Por Sierra
Não é de hoje que o princípio da "arte pela arte" é posto em discussão quando se procura examinar determinados personagens da História da Arte e o legado de suas produções. A interpretação - e o exame - de uma obra de arte, no mais das vezes, costuma ser relacionada com a própria persona do artista. Faz-se uma avaliação não somente da obra em si como também do modo como o seu criador está posto no mundo como artista e como cidadão.

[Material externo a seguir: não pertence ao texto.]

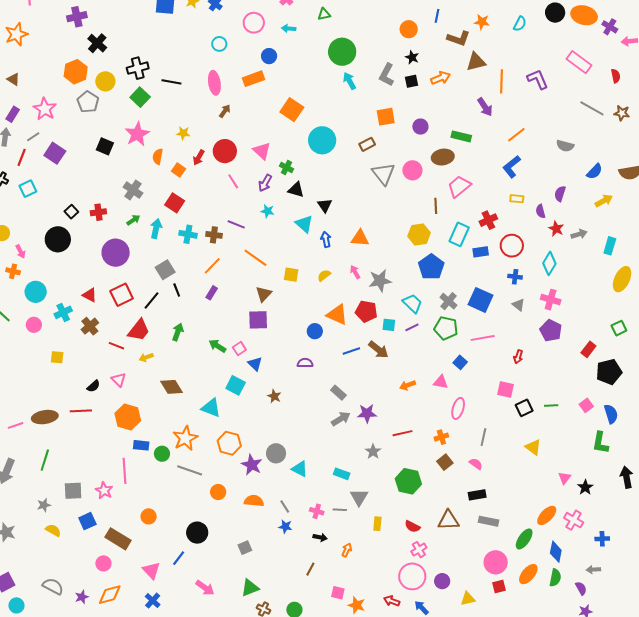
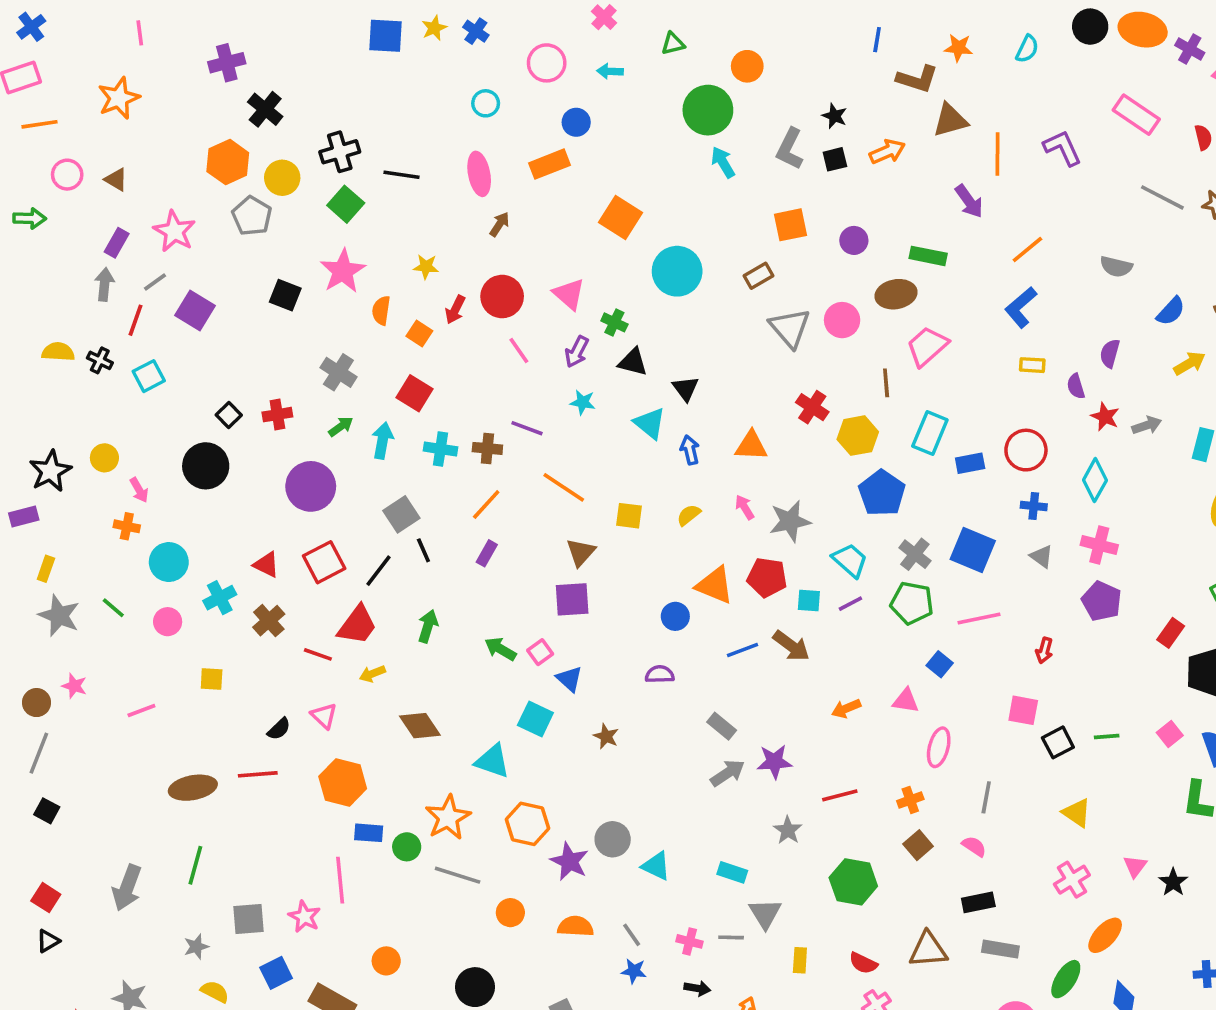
orange circle: (409, 29) -> (747, 66), moved
red cross: (488, 220) -> (812, 407), moved, turned -30
pink line: (16, 425) -> (141, 710), moved
pink cross: (574, 520) -> (1072, 880), moved, turned 30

Seria um tanto quanto absurdo e/ou desprovido de um olhar realmente perspicaz e criterioso considerar que existem artistas que não dão à sua arte, ao seu fazer artístico um, digamos, cunho e/ou destino outro que não seja unicamente de produzir algo que ele compreende que é uma expressão artística, mas sem, no entanto, conferir a ela um caráter finalístico? Eu acredito que não, porque eu acredito que existam por aí, aos montes, artistas que fazem arte tão somente como um produto venal, sem adicionar a ela qualquer intenção de cunho, por assim dizer, questionador da sua razão de ser arte. É como se o artista, enquanto tal, não compreendesse sequer o que lhe leva a fazer o que ele faz: não há questionamento, não há proposta de discussão e não há uma intenção de lançar uma indagação e um fazer pensar com a arte que ele produz, como se ela fosse algo destinado a servir só e somente só como um objeto de decoração.

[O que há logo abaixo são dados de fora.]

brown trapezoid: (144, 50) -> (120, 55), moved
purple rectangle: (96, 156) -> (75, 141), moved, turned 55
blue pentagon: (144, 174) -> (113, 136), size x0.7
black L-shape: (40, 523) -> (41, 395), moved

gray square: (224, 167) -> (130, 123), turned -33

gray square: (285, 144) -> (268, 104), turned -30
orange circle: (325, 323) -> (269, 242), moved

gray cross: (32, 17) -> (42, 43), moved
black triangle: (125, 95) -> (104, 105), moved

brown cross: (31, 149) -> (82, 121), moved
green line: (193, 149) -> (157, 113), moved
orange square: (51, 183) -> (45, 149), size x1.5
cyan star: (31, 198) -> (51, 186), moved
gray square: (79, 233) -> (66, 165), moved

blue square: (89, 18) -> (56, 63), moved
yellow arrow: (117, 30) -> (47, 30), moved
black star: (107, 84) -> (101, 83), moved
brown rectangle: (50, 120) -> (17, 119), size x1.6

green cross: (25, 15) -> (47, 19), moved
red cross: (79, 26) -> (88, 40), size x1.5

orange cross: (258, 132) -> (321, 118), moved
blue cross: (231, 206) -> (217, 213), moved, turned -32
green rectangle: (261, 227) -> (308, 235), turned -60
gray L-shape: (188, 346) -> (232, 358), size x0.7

Faz um bom número de anos que, pela primeira vez, eu entrei em contato com trabalhos do Nelson Leirner. E isso aconteceu durante uma exposição havida no Museu de Arte Moderna Aloísio Magalhães (MAMAM), no Recife, E eu recordo que o primeiro impacto e impressão que eu tive, ao meu encontrar frente a frente com uma obra desse renomado artista brasileiro, foi me alegrar e achar divertido e lúdico aquilo, aquela superfície que os meus olhos viam, Sem cabedal algum para mirar a obra com olhos de uma crítico de arte, porque eu era só e somente só alguém que gostava - e que continua gostando - de expressões artísticas e que nutre muito interesse por museus e instituições do gênero, eu olhei para o que estava exposto no MAMAM sem dimensionar e/ou bem compreender - é exatamente esta a palavra: compreender - aquilo.
No último dia 4 de outubro eu fui até a Caixa Cultural, do Recife, prestigiar a exposição "Parque de diversões", o que foi o meu reencontro, digamos assim, com o universo artístico de Nelson Leirner desde aquele meu primeiro contato havido no MAMAM. E se o correr dos anos, desde então, não fez de mim um crítico de arte, me muniu, pelo menos, de algum conhecimento para interpretar, ainda que sem grandes expansões avaliativas, o que os meus olhos agora viam.
Nelson Leirner, como artista, tinha um senso questionador sobre o caráter, o fundamento e o status da arte e do fazer artístico bastante aguçado. O próprio princípio de antiarte que ele mantinha e usava como uma espécie de lema e bandeira de sua condição de artista é, a meu ver, uma marca distintiva dele que deixava deveras claro que, no seu caso, não dava, de jeito nenhum, para se filiar aos que fazem "arte pela arte".
Há no conjunto da obra de Nelson Leirner - e eu digo isso me referindo obviamente não à sua totalidade e sim às obras que eu já vi - uma chama de questionamento e de protesto permanentemente acesa. A meu ver, o cunho daquilo que eu enxergo como lúdico em par com o apelo visual do multicolorido de que muitas obras estão imbuídas, encerram uma militância muito firme, inflexível e docilmente feroz. O lúdico e o multicolorido são como que artimanhas e meios de atrair o espectador para perto a fim de que ele veja com bastante atenção o que está claramente exposto e exibido ali; e, uma vez que o espectador atendeu ao chamado, que ele encare com firmeza todas as conotações possíveis que cada obra daquela possui.
Enquanto eu ia fazendo as minhas interpretações de algumas das obras expostas em "Parque de diversões, cuja curadoria coube a Agnaldo Farias, ao mesmo tempo eu fui me dando conta de que, tanto quanto - ou até mais - de um chamamento para o seu trabalho o que, talvez, efetivamente Nelson Leirner esperava de todo e de cada um apreciador de suas obras era que todos e cada uma deles aderissem, numa espécie de filiação, ao seu mondo de enxergar e de estar no mundo.